Di Provinsi Kalimantan Barat, luas lahan gambut mencapai 1,79 juta hektare dan salah satu areal gambut terluas terdapat di Kabupaten Kubu Raya mencapai 202 ribu hektare.

Ekosistem itu menjadi tempat tinggal bagi beragam flora dan fauna unik yang memiliki peran penting dalam menjaga keseimbangan alam. Sejumlah kawasan itu juga telah dimanfaatkan warga untuk lahan budi daya pertanian.

Sebagai ekosistem unik, namun rapuh, peran kubah gambut sebagai pengatur hidrologi dapat terganggu apabila mengalami kondisi drainase yang berlebihan, karena material itu memiliki sifat kering tak balik, porositas yang tinggi, dan daya hantar vertikal yang rendah.

Gambut yang telah mengalami kekeringan sampai batas kering tak balik akan memiliki bobot isi yang sangat ringan, sehingga mudah hanyut terbawa air hujan, strukturnya lepas-lepas, seperti lembaran serasah, mudah terbakar, sulit menyerap air kembali, dan sulit ditanami kembali.

"Lahan gambut yang mengalami kerusakan ini bisa terkena api, maka dampaknya sangat luas.
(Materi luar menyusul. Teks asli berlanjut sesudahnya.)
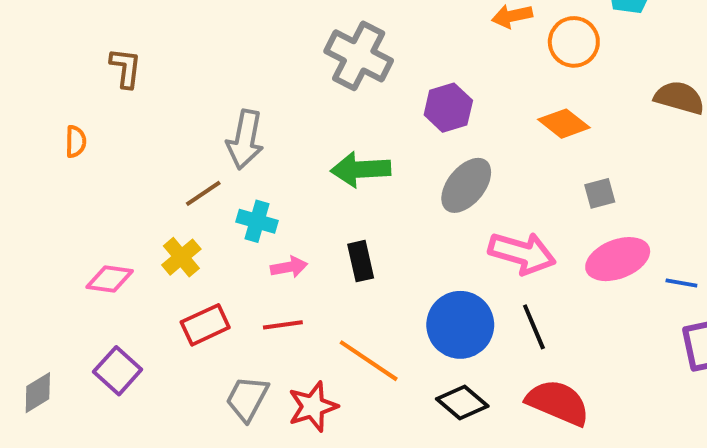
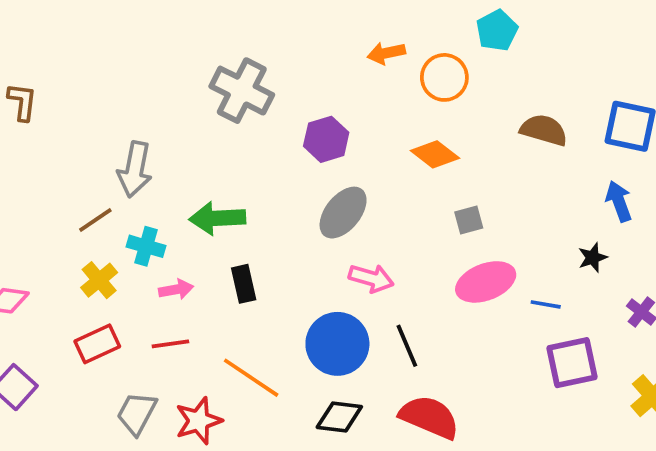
green arrow: (361, 169) -> (217, 218), moved
pink arrow: (522, 253) -> (371, 278), moved, size x0.7
yellow cross: (181, 257) -> (99, 280), moved
black diamond: (462, 403) -> (339, 417), turned -33

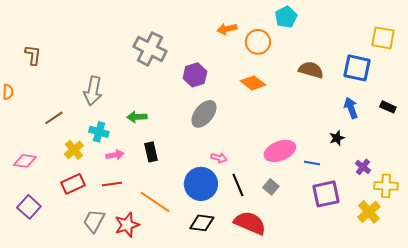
green arrow: (217, 218) -> (137, 117), size x0.7
brown line: (95, 220) -> (54, 118), moved
gray square: (469, 220) -> (271, 187), moved, turned -35
pink arrow: (371, 278) -> (219, 158), moved, size x0.7

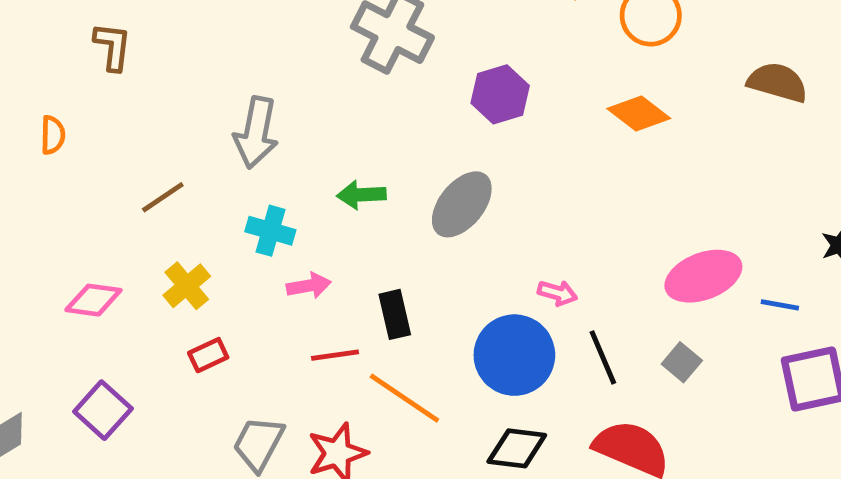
gray ellipse: (204, 114) -> (462, 204), moved
yellow cross: (74, 150) -> (187, 286), moved
black rectangle: (151, 152) -> (395, 314), moved
red rectangle: (73, 184) -> (208, 355), size x0.7
red line: (112, 184) -> (335, 355), moved

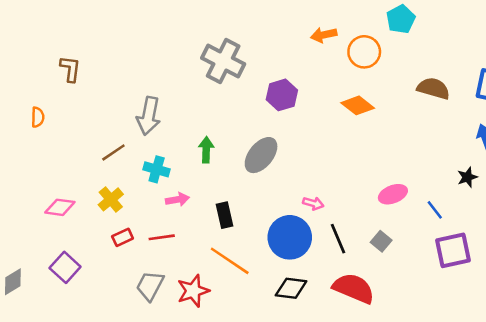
green arrow: (361, 195) -> (206, 150), turned 95
brown line: (163, 197) -> (113, 152), moved
pink ellipse: (703, 276) -> (393, 194), size x0.7
blue line: (780, 305) -> (435, 210), turned 42
red line: (335, 355) -> (162, 237), moved

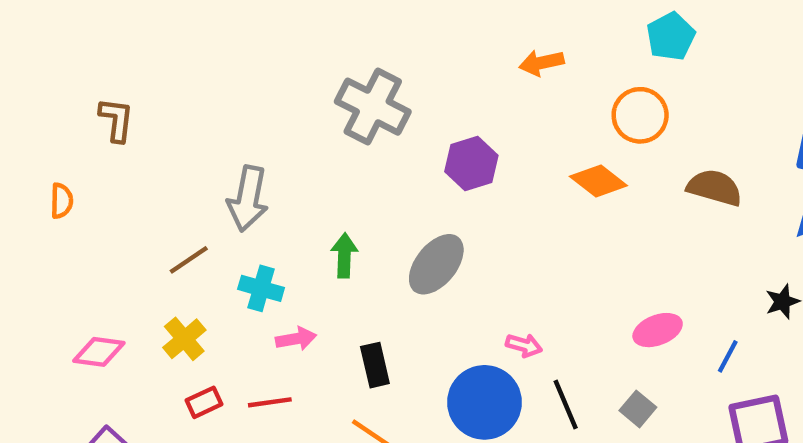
orange circle: (364, 52) -> (640, 115), moved
brown semicircle: (433, 88) -> (715, 188), moved
blue line: (435, 210) -> (728, 356), turned 66

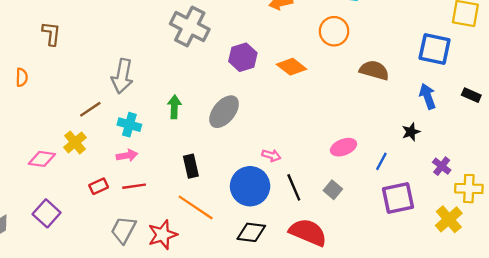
orange diamond: (598, 181) -> (291, 67), moved
yellow cross: (184, 339) -> (75, 142), moved
pink arrow: (296, 339) -> (127, 155), moved

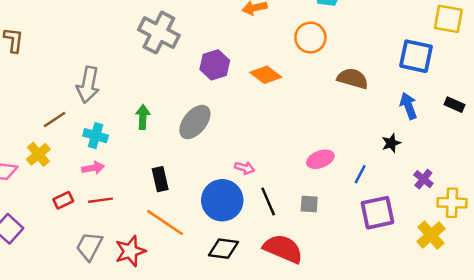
gray square: (333, 190) -> (309, 204), turned -36

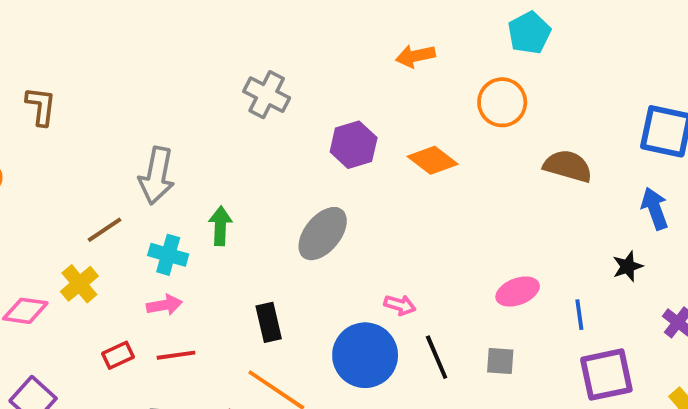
gray cross: (159, 33) -> (267, 95), size x0.7
green arrow: (143, 117) -> (220, 226), moved
blue line: (360, 174) -> (579, 315), turned -36

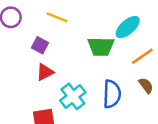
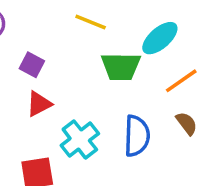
yellow line: (57, 17) -> (91, 22), moved

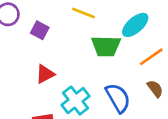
purple square: (32, 65) -> (40, 30), moved
blue semicircle: (137, 136) -> (118, 98), turned -32

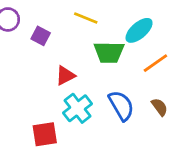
red triangle: (45, 74) -> (65, 75), moved
brown semicircle: (155, 89) -> (160, 107), moved

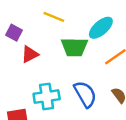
red triangle: (65, 75) -> (30, 54), moved
cyan cross: (78, 108) -> (47, 97), turned 30

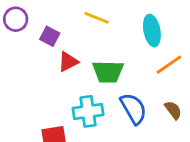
cyan ellipse: (101, 28) -> (152, 31), turned -60
green trapezoid: (74, 47) -> (108, 72), moved

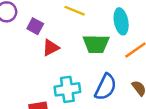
green trapezoid: (108, 72) -> (96, 44), moved
blue semicircle: (133, 109) -> (106, 87), turned 56

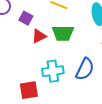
green trapezoid: (96, 44) -> (63, 33), moved

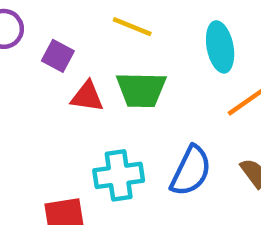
red triangle: (39, 36) -> (87, 97), turned 35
Kebakaran gambut terakhir tahun 2021 mencapai 13 ribu hektare, karena itu restorasi sangat penting untuk mencegah bencana lebih besar," katanya.


Sumber plasma nutfah

Keanekaragaman hayati yang hidup di lahan gambut merupakan sumber plasma nutfah yang dapat digunakan untuk memperbaiki sifat-sifat varietas atau jenis flora dan fauna komersial, sehingga diperoleh komoditas yang tahan penyakit, berproduksi tinggi atau sifat-sifat menguntungkan lainnya.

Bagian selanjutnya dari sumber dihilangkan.